In a sign that British policymakers will play a key role in ensuring global tensions do not escalate into a financial crisis, Andrew Bailey, Governor of the Bank of England, was chosen as the next head of the world’s financial stability watchdog.
His appointment as chairman of the Financial Stability Board comes at a critical time for the global economy. “It is at times like this that the stability of the financial system is put to the test,” said Mr Bailey.
Ursula von der Leyen, president of the European Commission, said she would offer Mr Trump a deal to eliminate tariffs on both sides of the Atlantic, in the face of the new 20pc levies which the US is applying to imports from the EU.
“We have offered zero-for-zero tariffs for industrial goods, as we have successfully done with many other trading partners, because Europe is always ready for a good deal,” she said. “But we are also prepared to respond through counter-measures and defend our interests.”
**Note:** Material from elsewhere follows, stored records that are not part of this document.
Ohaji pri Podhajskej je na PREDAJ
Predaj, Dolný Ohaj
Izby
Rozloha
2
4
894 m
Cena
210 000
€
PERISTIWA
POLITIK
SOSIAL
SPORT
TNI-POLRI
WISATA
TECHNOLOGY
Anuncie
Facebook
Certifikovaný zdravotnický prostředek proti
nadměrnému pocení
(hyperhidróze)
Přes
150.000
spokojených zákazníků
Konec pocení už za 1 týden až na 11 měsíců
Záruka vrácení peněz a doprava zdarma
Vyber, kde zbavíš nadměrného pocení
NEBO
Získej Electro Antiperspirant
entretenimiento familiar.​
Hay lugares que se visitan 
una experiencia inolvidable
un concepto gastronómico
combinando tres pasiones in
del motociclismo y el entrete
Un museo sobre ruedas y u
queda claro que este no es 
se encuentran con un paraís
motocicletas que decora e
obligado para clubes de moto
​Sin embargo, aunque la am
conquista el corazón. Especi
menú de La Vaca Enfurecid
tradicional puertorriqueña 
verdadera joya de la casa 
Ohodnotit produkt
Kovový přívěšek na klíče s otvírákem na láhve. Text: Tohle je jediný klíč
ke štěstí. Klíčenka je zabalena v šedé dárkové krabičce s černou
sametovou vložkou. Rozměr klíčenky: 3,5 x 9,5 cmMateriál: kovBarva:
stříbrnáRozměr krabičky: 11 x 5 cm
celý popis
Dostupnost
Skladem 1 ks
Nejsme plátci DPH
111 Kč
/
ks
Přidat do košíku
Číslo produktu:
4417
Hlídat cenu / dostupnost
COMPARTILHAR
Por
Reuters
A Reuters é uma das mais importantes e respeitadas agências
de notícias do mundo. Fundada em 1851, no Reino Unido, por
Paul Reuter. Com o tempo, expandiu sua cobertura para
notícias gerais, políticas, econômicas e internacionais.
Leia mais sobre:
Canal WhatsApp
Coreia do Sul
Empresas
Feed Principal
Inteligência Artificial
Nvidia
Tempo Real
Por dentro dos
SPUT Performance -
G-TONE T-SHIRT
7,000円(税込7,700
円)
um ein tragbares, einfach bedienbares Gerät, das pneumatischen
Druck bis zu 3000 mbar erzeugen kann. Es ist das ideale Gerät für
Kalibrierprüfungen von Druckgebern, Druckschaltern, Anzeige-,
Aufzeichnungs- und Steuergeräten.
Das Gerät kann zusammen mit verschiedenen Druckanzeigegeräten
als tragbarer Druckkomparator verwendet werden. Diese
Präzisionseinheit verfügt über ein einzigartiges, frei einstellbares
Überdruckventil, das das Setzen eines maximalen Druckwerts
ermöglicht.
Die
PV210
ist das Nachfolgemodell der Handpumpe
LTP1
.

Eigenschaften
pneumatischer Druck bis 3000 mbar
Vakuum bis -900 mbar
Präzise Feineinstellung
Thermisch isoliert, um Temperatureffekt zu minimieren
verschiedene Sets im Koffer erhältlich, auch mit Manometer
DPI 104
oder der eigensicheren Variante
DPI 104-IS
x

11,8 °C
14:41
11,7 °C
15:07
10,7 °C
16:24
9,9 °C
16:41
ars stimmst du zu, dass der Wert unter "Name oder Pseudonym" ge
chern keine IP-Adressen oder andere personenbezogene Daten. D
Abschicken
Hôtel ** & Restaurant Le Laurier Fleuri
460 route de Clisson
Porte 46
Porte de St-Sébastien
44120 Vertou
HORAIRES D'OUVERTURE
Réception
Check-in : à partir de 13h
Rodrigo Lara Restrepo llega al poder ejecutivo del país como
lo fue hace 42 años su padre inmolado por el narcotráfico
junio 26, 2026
The EU is drawing up a list of American products which it will tax more heavily.
However, the US president has already hit back, threatening punitive taxes on European alcohol if Brussels goes ahead with extra levies on American bourbon.
The EU indicated it hoped to avoid triggering a tit-for-tax war over the trade in drinks, after lobbying from major producer nations including France and Ireland.
Mr Trump threatened to hit imports from China with an additional 50pc import tax unless Beijing withdrew its 34pc retaliatory tariff.
This would be in addition to a range of previous tariffs, leaving US companies facing a tax of at least 104pc on goods imported from China.
However, Beijing stressed it would not bow to American threats, ahead of Mr Trump’s warning over plans to further ramp up tariffs on imports from the world’s second-largest economy.
Lin Jian, at China’s Ministry of Foreign Affairs, said: “Pressure and threats are not the way to deal with China. China will firmly safeguard its legitimate rights and interests.”
In a sign that Mr Trump remains unfazed by the stock market ructions, the New York Times reported that he spent the end of last week hosting a dinner at his Mar-a-Lago resort, where guests paid $1m a head to dine with the president at his private club.
On Monday afternoon, it was reported that Mr Trump was preparing to veto a bill introduced by cross-party senators that would limit his authority to impose tariffs.
The White House believes the bill, which is backed by seven Republican senators, would “dangerously hamper the president’s authority and duty to determine our foreign policy and protect our national security”, Axios said.